Re: [RFC, PATCH 08/12] KVM: x86/tdp_mmu: Add phys_prepare() and phys_cleanup() to kvm_x86_ops

"kirill.shutemov@xxxxxxxxxxxxxxx" <kirill.shutemov@xxxxxxxxxxxxxxx> · Fri, 6 Jun 2025 13:20:40 +0300

On Thu, Jun 05, 2025 at 10:21:46PM +0000, Huang, Kai wrote:
> On Thu, 2025-06-05 at 16:01 +0300, kirill.shutemov@xxxxxxxxxxxxxxx wrote:
> > On Fri, May 23, 2025 at 03:00:56PM +0300, kirill.shutemov@xxxxxxxxxxxxxxx wrote:
> > > On Wed, May 14, 2025 at 12:00:17AM +0000, Huang, Kai wrote:
> > > > On Mon, 2025-05-12 at 12:55 +0300, Kirill A. Shutemov wrote:
> > > > > On Fri, May 09, 2025 at 09:25:58AM +0800, Yan Zhao wrote:
> > > > > > On Thu, May 08, 2025 at 04:23:56PM +0300, Kirill A. Shutemov wrote:
> > > > > > > On Tue, May 06, 2025 at 07:55:17PM +0800, Yan Zhao wrote:
> > > > > > > > On Fri, May 02, 2025 at 04:08:24PM +0300, Kirill A. Shutemov wrote:
> > > > > > > > > The functions kvm_x86_ops::link_external_spt() and
> > > > > > > > > kvm_x86_ops::set_external_spte() are used to assign new memory to a VM.
> > > > > > > > > When using TDX with Dynamic PAMT enabled, the assigned memory must be
> > > > > > > > > covered by PAMT.
> > > > > > > > > 
> > > > > > > > > The new function kvm_x86_ops::phys_prepare() is called before
> > > > > > > > > link_external_spt() and set_external_spte() to ensure that the memory is
> > > > > > > > > ready to be assigned to the virtual machine.

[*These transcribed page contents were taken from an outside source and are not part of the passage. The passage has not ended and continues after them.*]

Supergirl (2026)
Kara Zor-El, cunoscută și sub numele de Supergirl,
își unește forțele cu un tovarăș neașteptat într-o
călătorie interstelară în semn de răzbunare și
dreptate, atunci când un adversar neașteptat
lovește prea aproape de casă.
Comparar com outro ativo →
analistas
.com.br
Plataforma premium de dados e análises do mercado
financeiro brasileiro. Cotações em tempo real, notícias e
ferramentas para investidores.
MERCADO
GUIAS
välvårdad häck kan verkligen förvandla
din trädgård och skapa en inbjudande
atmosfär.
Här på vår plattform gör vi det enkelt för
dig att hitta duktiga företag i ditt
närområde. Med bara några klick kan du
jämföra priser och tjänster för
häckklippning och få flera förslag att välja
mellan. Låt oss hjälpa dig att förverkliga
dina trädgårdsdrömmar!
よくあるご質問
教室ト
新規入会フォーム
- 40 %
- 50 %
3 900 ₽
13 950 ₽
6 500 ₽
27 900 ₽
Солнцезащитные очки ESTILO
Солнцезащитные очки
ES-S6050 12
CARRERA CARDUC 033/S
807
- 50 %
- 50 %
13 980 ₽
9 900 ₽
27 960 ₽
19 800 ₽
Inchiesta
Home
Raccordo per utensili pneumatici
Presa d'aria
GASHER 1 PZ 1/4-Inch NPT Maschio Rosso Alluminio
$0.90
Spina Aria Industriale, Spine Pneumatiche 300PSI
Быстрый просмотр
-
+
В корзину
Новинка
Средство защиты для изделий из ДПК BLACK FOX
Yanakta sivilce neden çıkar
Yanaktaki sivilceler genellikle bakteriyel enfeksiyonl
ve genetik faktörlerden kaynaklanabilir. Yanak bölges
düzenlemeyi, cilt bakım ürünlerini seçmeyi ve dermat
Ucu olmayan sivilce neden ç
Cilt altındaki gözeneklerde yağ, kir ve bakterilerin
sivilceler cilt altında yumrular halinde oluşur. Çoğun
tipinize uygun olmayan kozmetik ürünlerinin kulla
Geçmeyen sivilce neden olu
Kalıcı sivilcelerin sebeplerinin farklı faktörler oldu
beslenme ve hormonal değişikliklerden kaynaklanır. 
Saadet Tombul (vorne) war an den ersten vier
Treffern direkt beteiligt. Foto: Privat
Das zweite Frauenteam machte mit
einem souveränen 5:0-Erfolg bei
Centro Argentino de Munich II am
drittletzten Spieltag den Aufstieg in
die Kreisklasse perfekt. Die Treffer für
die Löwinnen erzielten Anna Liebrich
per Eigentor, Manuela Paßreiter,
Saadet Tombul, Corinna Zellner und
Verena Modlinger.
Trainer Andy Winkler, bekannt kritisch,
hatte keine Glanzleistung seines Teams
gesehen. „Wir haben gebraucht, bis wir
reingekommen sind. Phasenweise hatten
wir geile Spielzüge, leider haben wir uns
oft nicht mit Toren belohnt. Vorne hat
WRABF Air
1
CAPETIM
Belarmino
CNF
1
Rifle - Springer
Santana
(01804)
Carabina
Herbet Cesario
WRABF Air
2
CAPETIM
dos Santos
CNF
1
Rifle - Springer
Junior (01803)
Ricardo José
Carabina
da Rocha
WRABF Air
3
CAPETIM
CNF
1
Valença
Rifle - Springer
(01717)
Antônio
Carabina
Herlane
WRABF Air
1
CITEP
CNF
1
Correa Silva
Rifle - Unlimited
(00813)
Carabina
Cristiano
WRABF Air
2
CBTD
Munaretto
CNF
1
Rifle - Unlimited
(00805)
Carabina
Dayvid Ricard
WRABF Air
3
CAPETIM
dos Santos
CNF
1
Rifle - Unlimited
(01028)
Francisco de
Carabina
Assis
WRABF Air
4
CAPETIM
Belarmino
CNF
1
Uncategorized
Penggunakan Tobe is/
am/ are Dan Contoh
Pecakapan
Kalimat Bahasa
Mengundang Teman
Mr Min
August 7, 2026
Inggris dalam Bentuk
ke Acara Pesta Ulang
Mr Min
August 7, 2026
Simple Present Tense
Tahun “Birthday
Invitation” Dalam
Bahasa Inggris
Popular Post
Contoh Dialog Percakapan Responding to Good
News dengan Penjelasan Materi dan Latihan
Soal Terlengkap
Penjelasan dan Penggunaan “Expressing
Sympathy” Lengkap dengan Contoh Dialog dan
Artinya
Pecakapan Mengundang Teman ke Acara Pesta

In the case of TDX, it
> > > > > > > > > makes sure that the memory is covered by PAMT.
> > > > > > > > > 
> > > > > > > > > kvm_x86_ops::phys_prepare() is called in a context where struct kvm_vcpu
> > > > > > > > > is available, allowing the implementation to allocate memory from a
> > > > > > > > > per-VCPU pool.
> > > > > > > > > 
> > > > > > > > Why not invoke phys_prepare() and phys_cleanup() in set_external_spte_present()?
> > > > > > > > Or in tdx_sept_set_private_spte()/tdx_sept_link_private_spt()?
> > > > > > > 
> > > > > > > Because the memory pool we allocated from is per-vcpu and we lost access
> > > > > > > to vcpu by then. And not all callers provide vcpu.
> > > > > > Maybe we can get vcpu via kvm_get_running_vcpu(), as in [1].
> > > > > > Then for callers not providing vcpu (where vcpu is NULL), we can use per-KVM
> > > > > > cache? 
> > > > > 
> > > > > Hm. I was not aware of kvm_get_running_vcpu(). Will play with it, thanks.
> > > > 
> > > > I am not sure why per-vcpu cache matters.
> > > > 
> > > > For non-leaf SEPT pages, AFAICT the "vcpu->arch.mmu_external_spt_cache" is just
> > > > an empty cache, and eventually __get_free_page() is used to allocate in:
> > > >                                                                                             
> > > >   sp->external_spt = 
> > > > 	kvm_mmu_memory_cache_alloc(&vcpu->arch.mmu_external_spt_cache);
> > > > 
> > > > So why not we actually create a kmem_cache for it with an actual 'ctor', and we
> > > > can call tdx_alloc_page() in that.  This makes sure when the "external_spt" is
> > > > allocated, the underneath PAMT entry is there.
> > > 
> > > I looked closer to this and while it is good idea, but ctor in kmem_cache
> > > cannot fail which makes this approach not viable.
> > > 
> > > I guess we can a constructor directly into struct kvm_mmu_memory_cache.
> > > Let me play with this.
> > 
> > I failed to make it work.
> > 
> > We need to have destructor paired with the constructor that would do
> > PAMT-aware freeing. And redirect all free paths to it. It requires
> > substantial rework. I don't think it worth the effort.
> > 
> > Will do manual PAMT management for SPT in TDX code.
> 
> Thanks for the effort.
> 
> Maybe something below?

With help of kvm_get_running_vcpu(), I localized these manipulations to
the internals of TDX code. No need to leak this to TDP.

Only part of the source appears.